TWO VENETIAN STUDIES:--

I. VENICE AND ROME 289

II. VENICE AND TINTORETTO 300

THE DISTRICT VISITOR 313

THE EARLY HISTORY OF OXFORD 329

THE HOME OF OUR ANGEVIN KINGS 359

CAPRI 383

CAPRI AND ITS ROMAN REMAINS 395

THE FEAST OF THE CORAL-FISHERS 414

A BROTHER OF THE POOR.

There are few stiller things than the stillness of a summer's noon such

as this, a summer's noon in a broken woodland, with the deer asleep in

the bracken, and the twitter of birds silent in the coppice, and hardly

a leaf astir in the huge beeches that fling their cool shade over the

grass. Afar off a gilded vane flares out above the grey Jacobean gables

of Knoll, the chime of a village clock falls faintly on the ear, but

there is no voice or footfall of living thing to break the silence as I

turn over leaf after leaf of the little book I have brought with me from

the bustle of town to this still retreat, a book that is the record of a

broken life, of a life "broken off," as he who lived it says of another,

"with a ragged edge."

It is a book that carries one far from the woodlandstillness around

into the din and turmoil of cities and men, into the misery and

degradation of "the East-end,"--that "London without London," as some

one called it the other day. Few regions are more unknown than the Tower

Hamlets. Not even Mrs. Riddell has ventured as yet to cross the border

which parts the City from their weltering mass of busy life, their

million of hard workers packed together in endless rows of monotonous

streets, broken only by shipyard or factory or huge breweries, streets

that stretch away eastward from Aldgate to the Essex marshes.
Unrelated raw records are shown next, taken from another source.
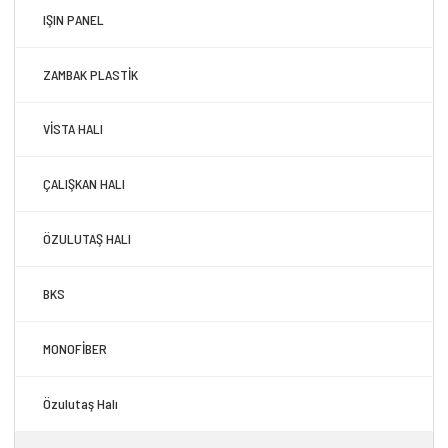
IŞIN PANEL
ZAMBAK PLASTİK
VİSTA HALI
ÇALIŞKAN HALI
ÖZULUTAŞ HALI
BKS
MONOFİBER
Özulutaş Halı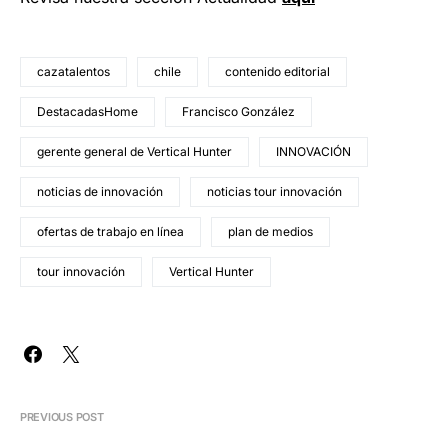
cazatalentos
chile
contenido editorial
DestacadasHome
Francisco González
gerente general de Vertical Hunter
INNOVACIÓN
noticias de innovación
noticias tour innovación
ofertas de trabajo en línea
plan de medios
tour innovación
Vertical Hunter
PREVIOUS POST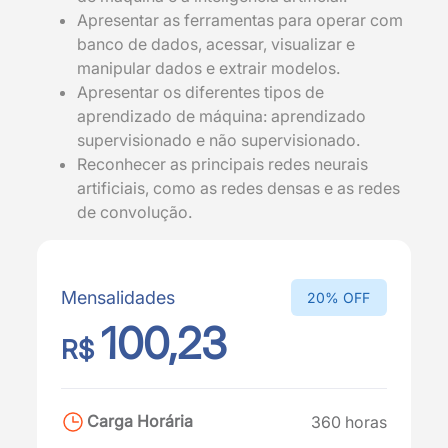
Apresentar as ferramentas para operar com
banco de dados, acessar, visualizar e
manipular dados e extrair modelos.
Apresentar os diferentes tipos de
aprendizado de máquina: aprendizado
supervisionado e não supervisionado.
Reconhecer as principais redes neurais
artificiais, como as redes densas e as redes
de convolução.
Mensalidades
20% OFF
100,23
R$
Carga Horária
360 horas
And yet,

setting aside the poetry of life which is everywhere, there is poetry

enough in East London; poetry in the great river which washes it on the

south, in the fretted tangle of cordage and mast that peeps over the

roofs of Shadwell or in the great hulls moored along the wharves of

Wapping; poetry in the "Forest" that fringes it to the east, in the few

glades that remain of Epping and Hainault,--glades ringing with the

shouts of school-children out for their holiday and half mad with

delight at the sight of a flower or a butterfly; poetry of the present

in the work and toil of these acres of dull bricks and mortar where

everybody, man woman and child, is a worker, this England without a

"leisure class"; poetry in the thud of the steam-engine and the white

trail of steam from the tall sugar refinery, in the blear eyes of the

Spitalfields weaver, or the hungering faces of the group of labourers

clustered from morning till night round the gates of the docks and

watching for the wind that brings the ships up the river: poetry in its

past, in strange old-fashioned squares, in quaint gabled houses, in grey

village churches, that have been caught and overlapped and lost, as it

were, in the great human advance that has carried London forward from

Whitechapel, its limit in the age of the Georges, to Stratford, its

bound in that of Victoria.

Stepney is a belated village of this sort; its grey old church of St.

Dunstan, buried as it is now in the very heart of East London, stood

hardly a century ago among the fields. All round it lie tracts of human

life without a past; but memories clusterthickly round "Old Stepney,"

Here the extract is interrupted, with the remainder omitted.